Kembali kami termenung. "Ah, siapa yang peduli dengan kematian?", Sin-jim menutup cerita. Sekarang aku tertawa. "Aku tahu, jangan-jangan engkau juga bercita-cita ingin jadi penyair?". Sin-jim menggelengkan kepada. "Kamu salah lagi. Aku sendiri ingin jadi pembalap. Tapi ini bukan tentang aku." Wajahnya menjadi serius.
* * *
Pagi membuka diri. Bersama gerimis, seorang tua tertelungkup basah di samping buku harian yang terbuka. Ada percik darah di hidung, telinga, dan lantai. Walaupun mulutnya sedikit berbusa, tapi wajahnya seperti sedang berpikir. Kaku, dingin, kesepian. Seberapa nyerikah? Di pinggir meja, ada tulisan pada secarik kertas.

Perjalanan rintih, menjalar
dari ruang ke sudut-sudut sejarah
pribadi, menebar kenangan.
Disaksikan langit dan daun-daun,
juga mata-mata Tuhan,
suara bergelora,
karena cinta yang berbalik.

Misteri hidup. Seperti puisi? Tidak tahulah. Sin-jim meneruskan.

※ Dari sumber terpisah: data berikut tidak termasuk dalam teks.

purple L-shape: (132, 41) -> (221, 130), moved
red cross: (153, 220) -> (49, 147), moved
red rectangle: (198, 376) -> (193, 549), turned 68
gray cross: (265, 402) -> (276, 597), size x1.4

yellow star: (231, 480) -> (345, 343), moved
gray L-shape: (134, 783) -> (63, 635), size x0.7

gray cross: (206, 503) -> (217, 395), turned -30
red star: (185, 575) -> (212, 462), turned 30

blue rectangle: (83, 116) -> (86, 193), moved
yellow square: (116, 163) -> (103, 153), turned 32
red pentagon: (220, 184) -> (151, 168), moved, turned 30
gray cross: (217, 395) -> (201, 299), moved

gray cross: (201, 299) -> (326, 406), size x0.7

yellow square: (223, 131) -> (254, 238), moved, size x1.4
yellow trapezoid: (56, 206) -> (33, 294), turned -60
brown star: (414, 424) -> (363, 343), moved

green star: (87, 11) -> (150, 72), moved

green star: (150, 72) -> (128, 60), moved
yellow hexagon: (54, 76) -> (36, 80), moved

Siapa peduli. Liku-liku menuju batas,
hidup dan mati.
Berguling darah
dan tanah yang sama.

Di pinggir kuburan seseorang berjalan mondar mandir. Beberapa kali ia menoleh ke kuburan, ragu dan berpikir. Selang beberapa waktu, ia memastikan diri dan bertanya sekepada seorang pelayat.
"Siapakah itu yang dikubur?"
Tak ada jawaban, atau bahkan sekedar menganggukan kepala. * * *


[1] Dengan ingatan kepada puisi Chairil Anwar, “Derai-Derai Cemara.”